Chico MacMurtrie/Amorphic Robot Works will present for the first time in New York his inflatable robotic installation Hexagons at the Bronx Museum of the Arts. Suspended from the ceiling and arranged in the form of a cluster or cloud formation, Hexagons is composed of six sets of urchin-shaped robotic muscles. Visitors are invited to experience Hexagons from a lying-down position, on the Hexabed, looking upward, in a state of relaxation. From this perspective, the slow movements and airflow through the Hexagons, like breathing, becomes a metaphor for the inner workings of our bodies and all life forms, a dance of nature infused with technology.
Curated by Gerardo Mosquera, the exhibition Useless: Machines for Dreaming, Thinking and Seeing will feature a selection of curious machines created by artists with the goal of stirring dreams, feelings, critical thinking, and ironies; for seeing what microscopes, telescopes and cartographies cannot show; for flying without taking-off; in short, for doing the impossible.

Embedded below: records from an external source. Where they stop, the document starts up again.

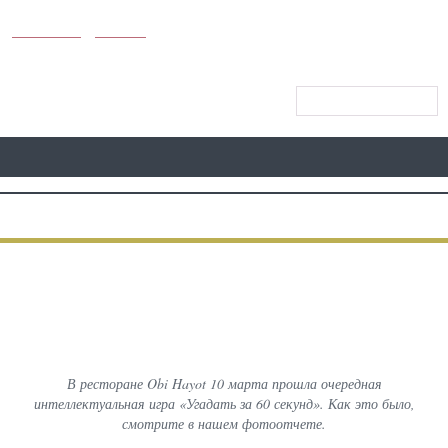
KUNUTUN
MYDAY
CАЙТ МЕНЮСИ
АВВАЛГИ
ФОТО
КЕЙИНГИ
«Угадать за 60 секунд»: Март
2021
В ресторане Obi Hayot 10 марта прошла очередная
интеллектуальная игра «Угадать за 60 секунд». Как это было,
смотрите в нашем фотоотчете.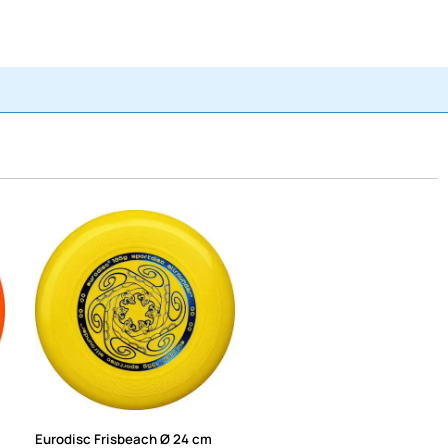
Eurodisc Frisbeach Ø 24 cm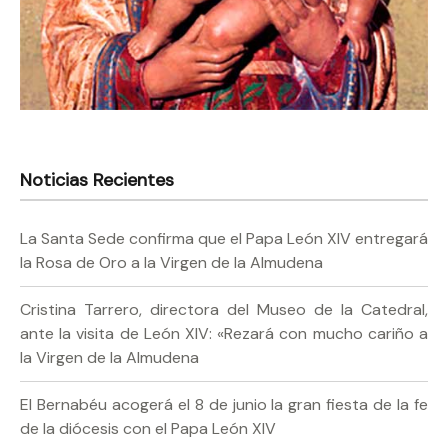
Noticias Recientes
La Santa Sede confirma que el Papa León XIV entregará
la Rosa de Oro a la Virgen de la Almudena
Cristina Tarrero, directora del Museo de la Catedral,
ante la visita de León XIV: «Rezará con mucho cariño a
la Virgen de la Almudena
El Bernabéu acogerá el 8 de junio la gran fiesta de la fe
de la diócesis con el Papa León XIV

It has been a long tradition among philosophers and writers to praise uselessness as a means to stress the importance of spiritual activities and creations without clear functional aims. To praise inutility, thus, has been a reaction to the materialistic values promoted by capitalist society, which has been criticized for its lack of moral and spiritual values.
Artists included in the show: Jairo Alfonso, Wim Delvoye, Juan Downey, Peter Fischli & David Weiss, Algis Griskevicius, Shih Chieh Huang, José Iraola, William Kentridge, Chico MacMurtrie, Stefana McClure, Arnaldo Morales, Roxy Paine, Fernando Sánchez Castillo, Shyu Ruey-Shiann, Adriana Salazar, Johanna Unzueta, and Simón Vega.
Opening Reception, Wednesday, March 27th from 6 - 8 P.M.
Exhibition through Sept. 1st, 2019
Bronx Museum of the Arts
1040 Grand Concourse
Bronx, New York 10456
B or D train to 167 St. Walk south two blocks.
4, B or D TRAINS to the 161 STREET/YANKEE STADIUM STATION. Walk east three blocks to the Grand Concourse, then, walk north four blocks along Grand Concourse to 165th St.